Desde su ventana puede que Descartes viera caer las hojas de los árboles o los copos de nieve en invierno. Pero le daría igual. Galileo había conseguido el retrato de la caída de los objetos mediante el cálculo aproximado de cómo y dónde caía una cosa. A partir de ese momento la técnica se volvió autónoma porque ya no estaba ligada a los fenómenos. Todo se podía calcular y daba igual que fueran obuses o las hojas de un álamo. El diseñador Otl Aicher, quien no duda de las buenas intenciones de Descartes, desarrolla una teoría despiadada, pero no por ello carente de perspectiva, a partir de la voluntad del filósofo francés por mejorar la representación del cálculo con el sistema de coordenadas con un eje horizontal y otro vertical. Con una curva que atraviesa los ejes del tiempo y del espacio se puede saber dónde se encuentra, por ejemplo, un proyectil en cada momento. Con lo cual el proyectil deja de serlo para convertirse en una ecuación matemática. Pero la operación permite incluso, a través del cálculo, obviar la curva, con lo cual en esta operación desaparece el fenómeno, o sea el proyectil, y su retrato, la curva. Así comenzó la época digital. La realidad se redujo a una regularidad calculable. “El ser humano, con su modo de ver y de pensar, desaparece del escenario. La técnica y la ciencia se desarrollan sin que la humanidad participe en ello, sin su valoración y sin su control”, concluye Aicher.

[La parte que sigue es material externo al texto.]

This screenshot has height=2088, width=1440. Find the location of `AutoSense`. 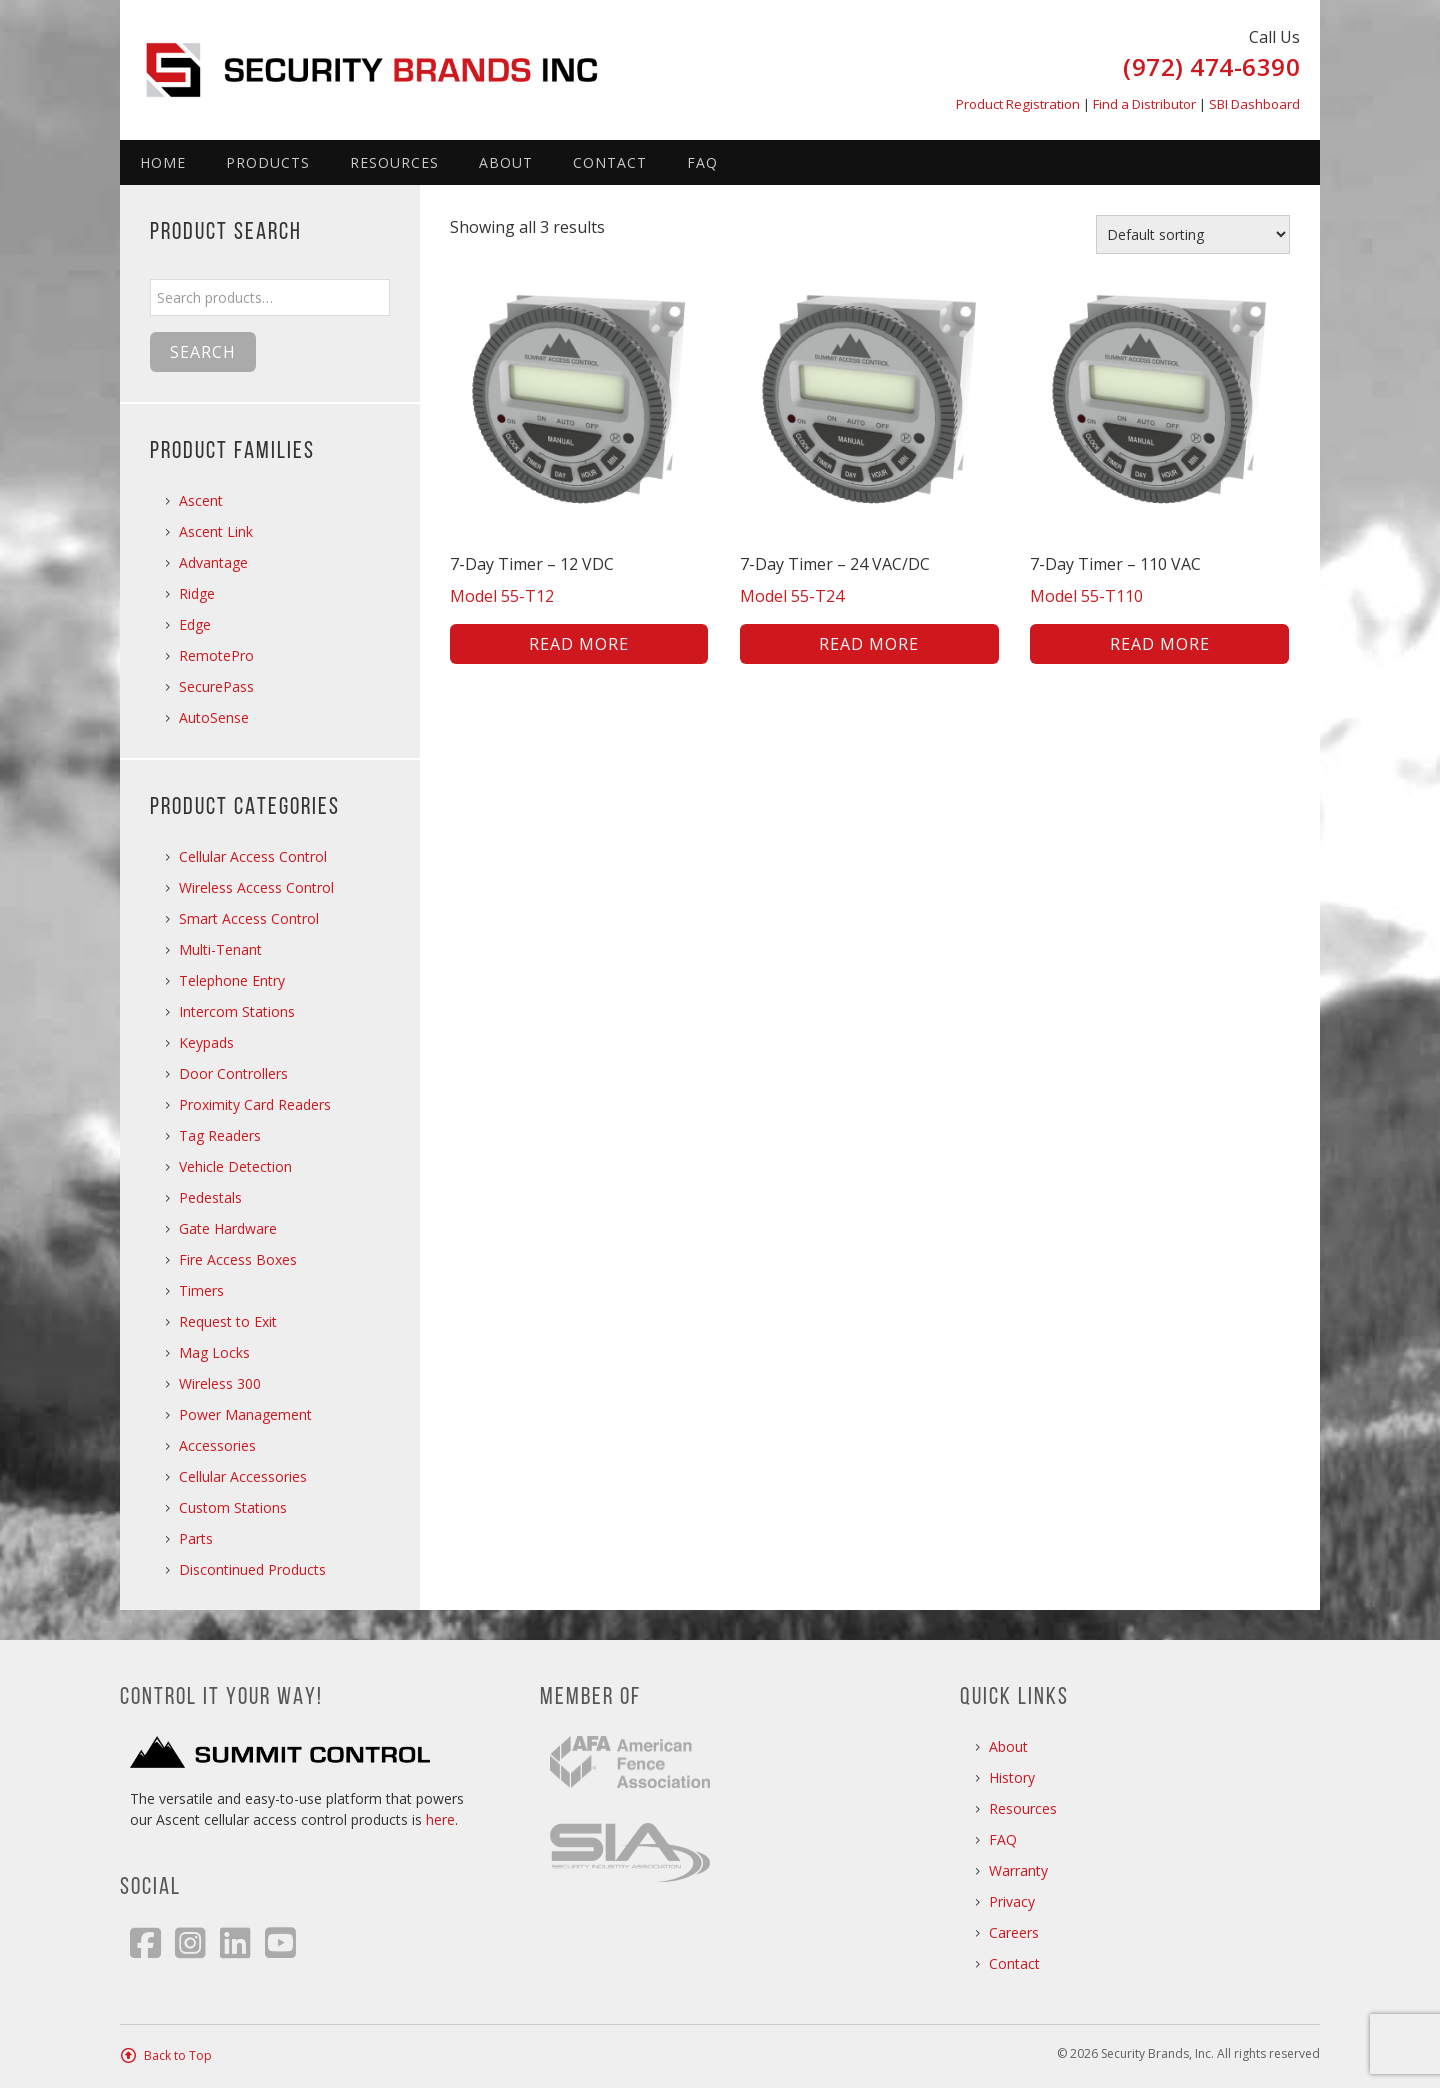

AutoSense is located at coordinates (214, 717).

A través de la digitalización en sistemas de coordenadas, la operación de Descartes permite evitar la participación del ser humano porque queda excluido de la historia y de su desarrollo. De esta manera, el lenguaje de nuestros días es accesible a un ingeniero, un estadístico o incluso como metalenguaje a un empresario, pero resulta ajeno para todos los demás, dado que la condición humana no puede abarcarse desde la cosmovisión digital.
La magnitud de esta dimensión está entre las rayas que marcaba en la pared Otto Frank y los seis millones de víctimas que no olvida Nadia Isasa.